Los estudios revisaron respuestas de chatbots y recomendaciones de redes sociales para entender cómo la inteligencia artificial puede presentar, moderar o amplificar contenidos sobre debates públicos

El debate sobre la inteligencia artificial y su posible sesgo ideológico volvió a tomar fuerza después de que investigaciones internacionales detectaron diferencias en la forma en que sistemas como ChatGPT, Gemini y Grok responden ante preguntas políticas, sociales y culturales.

La información fue publicada originalmente por Infobae, con base en estudios recientes de The Washington Post, universidades europeas y una investigación difundida en la revista científica Nature sobre el funcionamiento del algoritmo de X, antes Twitter.

Los hallazgos no significan que los chatbots tengan ideología propia como una persona.

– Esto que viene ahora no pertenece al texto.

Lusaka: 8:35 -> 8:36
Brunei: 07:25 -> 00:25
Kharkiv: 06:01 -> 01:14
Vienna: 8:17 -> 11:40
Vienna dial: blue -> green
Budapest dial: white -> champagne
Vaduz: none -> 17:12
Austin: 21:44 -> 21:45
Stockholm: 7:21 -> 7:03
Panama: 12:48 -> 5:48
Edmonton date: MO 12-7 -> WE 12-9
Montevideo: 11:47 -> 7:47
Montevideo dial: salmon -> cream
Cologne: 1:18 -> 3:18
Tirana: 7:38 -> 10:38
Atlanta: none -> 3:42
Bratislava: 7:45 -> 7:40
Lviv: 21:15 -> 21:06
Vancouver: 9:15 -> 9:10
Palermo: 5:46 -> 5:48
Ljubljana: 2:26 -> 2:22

Lo que muestran es que sus respuestas pueden reflejar patrones derivados de los datos con los que fueron entrenados, las reglas de moderación, los ajustes de seguridad y las decisiones de diseño de cada empresa.

El tema importa porque millones de usuarios consultan estos sistemas para entender noticias, política, salud, derechos, historia, elecciones y debates sociales. Por eso, la forma en que responden puede influir en la percepción pública de asuntos sensibles.

Qué encontró el análisis sobre ChatGPT, Gemini y Grok

Un análisis de The Washington Post revisó respuestas de 24 chatbots populares ante 29 preguntas sobre temas polémicos.

Las consultas abordaron asuntos como ideología de género, uso de fuerzas militares, salud pública, vacunas, seguridad, derechos civiles y debates culturales.

Según los resultados retomados por Infobae, ChatGPT mostró una mayor tendencia a respuestas consideradas progresistas.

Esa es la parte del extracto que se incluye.